Why should North Americans risk their assets to help the largest and one of the wealthiest economic areas in the world? Shouldn’t IMF resources be used to help out developing countries and not the richest economic area in the world? What do you make of Prime Minister Harper’s contention that Europe has enough financial firepower on its own to deal with this crisis?

And, to Mr.Van Rompuy, you mentioned the credibility of the G20 is at stake as it considers whether to pledge billions to the IMF fund for Europe. Wouldn’t he say that the credibility of European leaders is at stake given you’ve had four years to fix this crisis and you still don’t have clear long-term plans?

Apparently I struck a chord. Here’s their responses:

Barroso:

If there is an issue that is recognized as important for the common good like financial stability including in some European countries, I don’t see any reason why that institution should not contribute. Let me tell you that European member states are – by far – the biggest contributors to the IMF. Even Euro area member states alone are the biggest contributors, bigger than the United States, certainly much, much, much bigger than Canada so the biggest contribution for the IMF all these years has been from European member states. And it is quite interesting to note that even in times of crisis, now when we have decided to increase the funding for the IMF, once again, it is the European member states that have given the biggest part,the biggest share. And we are on time to do it. Others,unfortunately are not on time.

So, let’s put things in the right perspective.
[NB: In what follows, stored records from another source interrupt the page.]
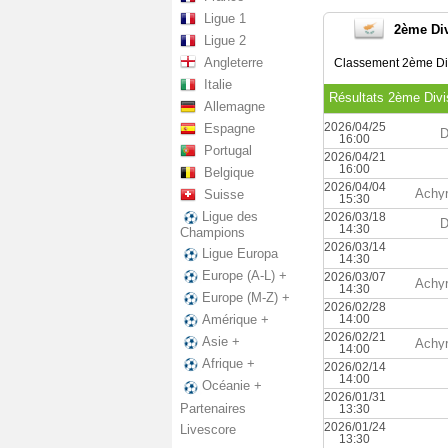
Ligue 1
2ème Div
Ligue 2
Angleterre
Classement 2ème Div
Italie
Résultats 2ème Divi
Allemagne
2026/04/25
Espagne
D
16:00
Portugal
2026/04/21
16:00
Belgique
2026/04/04
Achyr
Suisse
15:30
Ligue des
2026/03/18
D
14:30
Champions
2026/03/14
Ligue Europa
14:30
Europe (A-L) +
2026/03/07
Achyr
14:30
Europe (M-Z) +
2026/02/28
14:00
Amérique +
2026/02/21
Asie +
Achyr
14:00
Afrique +
2026/02/14
14:00
Océanie +
2026/01/31
Partenaires
13:30
2026/01/24
Livescore
13:30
The European Union is the biggest economy in the world, yes, we know that. Taken together the 27-member states are the biggest economy and the biggest trade partner. By the way, we are trying to conclude an important agreement on trade with Canada. Why? Because all the other parts of the world look at Europe as a source of possible growth for them. And, in fact, they also have an interest. The sooner the situation is stablized in Europe, the better for them. So that’s why my position and the position of the European Union has been to say, let’s work co-operatively for this. Let’s work together.

By the way, this crisis was not originated in Europe. Since you mentioned North America, this crisis was originated in North America. And many of our financial sector were contaminated by – how can I put it? – unorthodox practice by some sectors of the financial market. But we are not putting the blame on our partners. What we are saying is let’s work together when we have a problem like the one we have today.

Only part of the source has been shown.